L’Italia applica un’aliquota del 4% tra genitori e figli, con una franchigia da 1 milione di euro per ciascun erede. In Francia, invece, si parte da un’aliquota minima del 5% e si arriva al 45% oltre 1,8 milioni di euro di eredità per ciascun beneficiario. Nel caso Armani, se i 2,4 miliardi di euro di azioni EssilorLuxottica venissero tassati in Francia, l’esborso supererebbe il miliardo di euro, a fronte dei soli 96 milioni che si pagherebbero in Italia.
La convenzione Italia-Francia del 1994, nata proprio per evitare doppie imposizioni, di fatto conferma che i beni “situati” in Francia (come immobili o partecipazioni in società con sede legale a Parigi) sono tassati in Francia. E qui si nasconde la trappola: non conta dove vive il proprietario, ma dove “vive” il bene. Una regola che per i grandi patrimoni internazionali può trasformarsi in una tassa d’esportazione della ricchezza.
Cosa insegna il caso Armani a investitori e risparmiatori
La vicenda Armani è solo la punta dell’iceberg di un fenomeno sempre più comune.
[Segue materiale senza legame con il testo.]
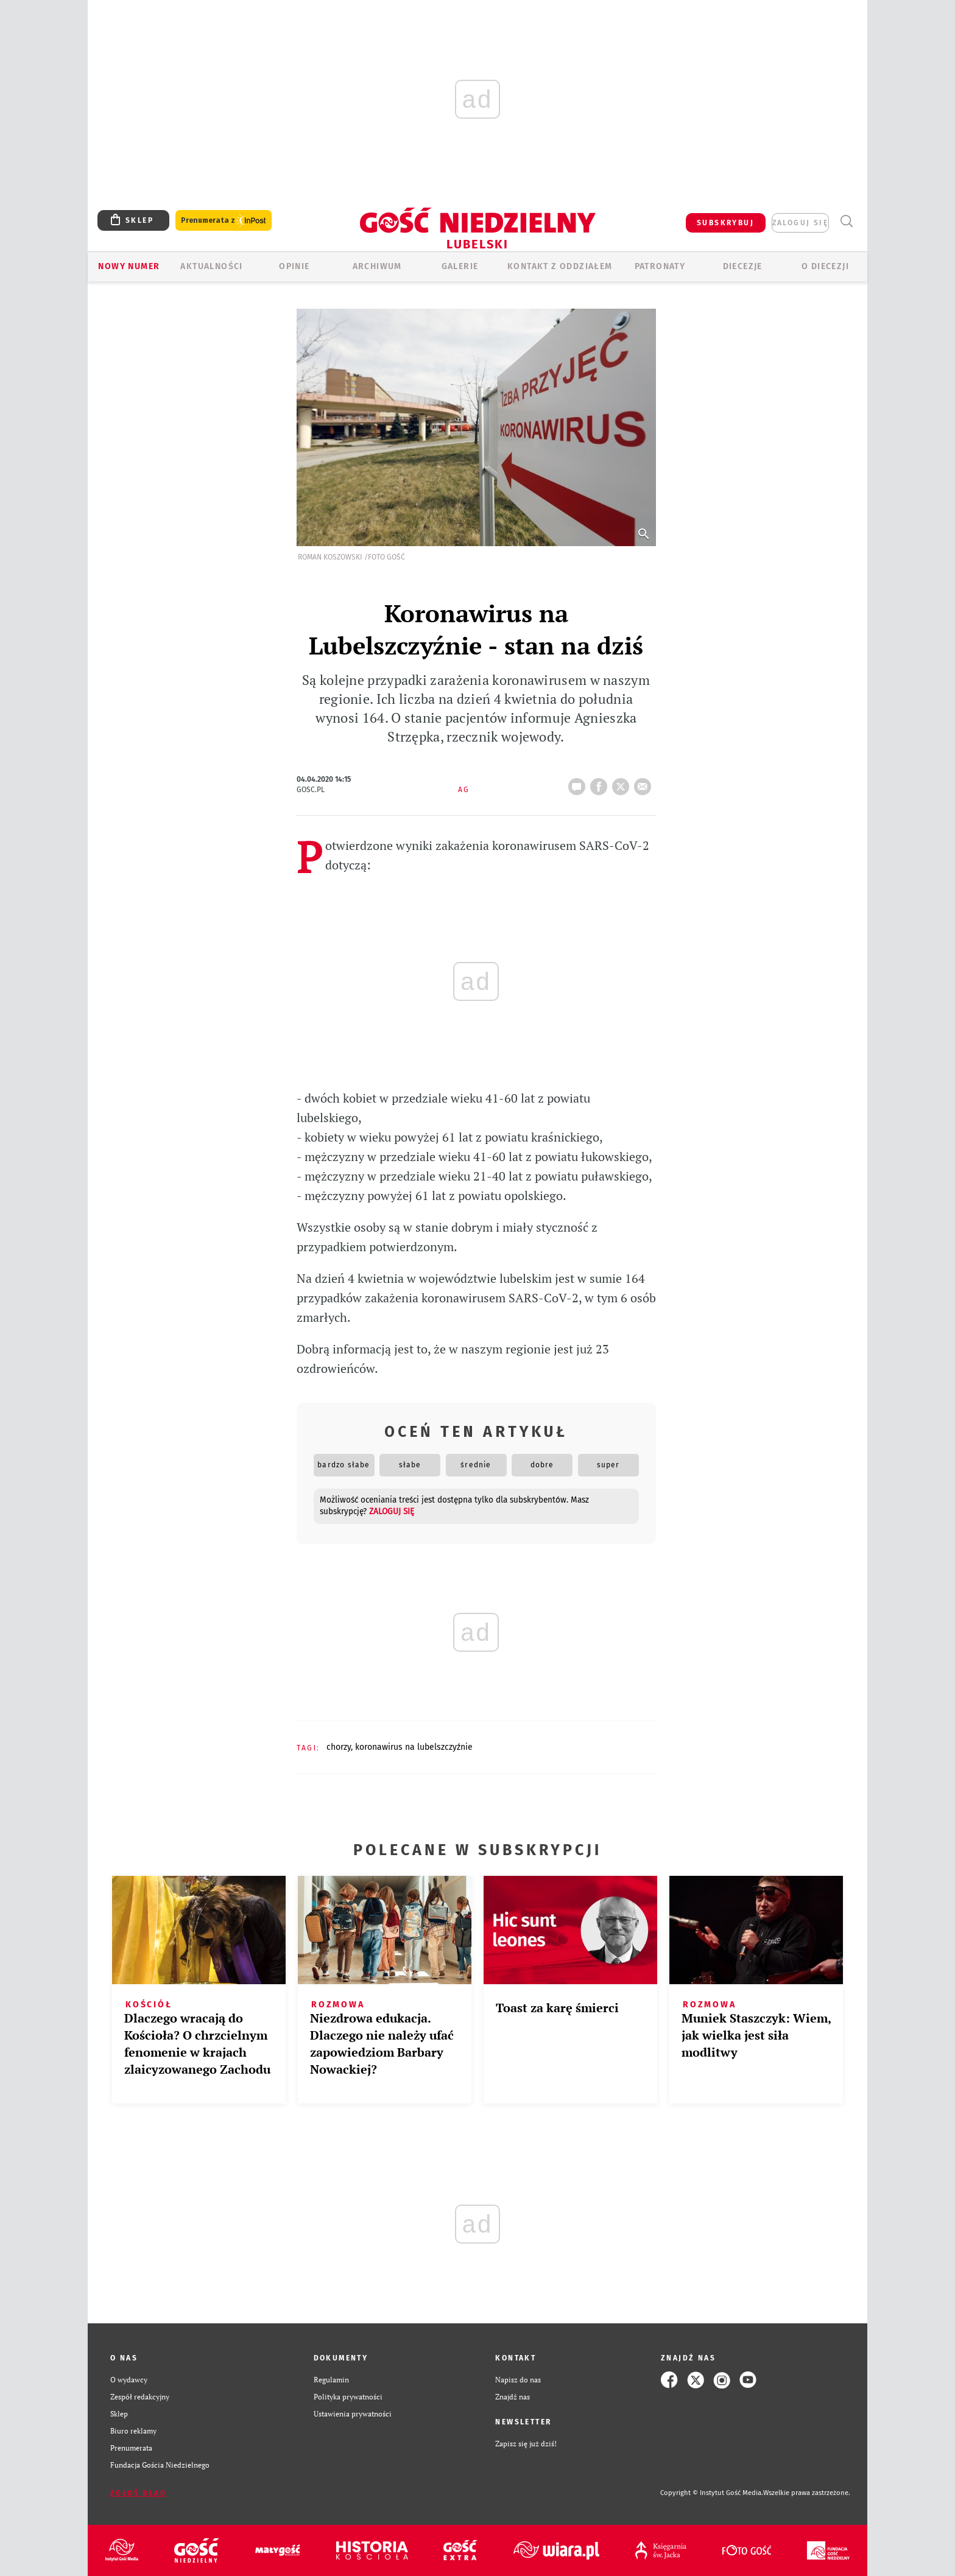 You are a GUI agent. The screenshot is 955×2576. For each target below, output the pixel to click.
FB (601, 783)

Famiglie e imprenditori italiani con patrimoni sparsi in Europa che, al momento della successione, si ritrovano intrappolati in labirinti fiscali oltreconfine. Case in Costa Azzurra, conti in Svizzera, azioni di società francesi o tedesche: ogni bene all’estero segue regole proprie, spesso molto più severe di quelle italiane.
Oggi chi costruisce o gestisce il proprio patrimonio lo sa bene: la pianificazione successoria è fondamentale, e non è più un tema solo per ricchi. Creare una società veicolo italiana che detenga gli asset esteri può ridurre il rischio di doppia tassazione, riportando l’imponibile sotto la giurisdizione italiana. Un’operazione legale, ma da pianificare con largo anticipo e con l’aiuto di esperti.
Il caso Armani lascia però una domanda aperta. Ha senso che l’Europa, che parla di mercato unico e armonizzazione fiscale, permetta ancora simili differenze tra Stati membri? Perché un’eredità che nasce in Italia dovrebbe arricchire il Fisco francese solo per una questione di sede legale? Una questione di equità che va ben oltre la moda o la finanza.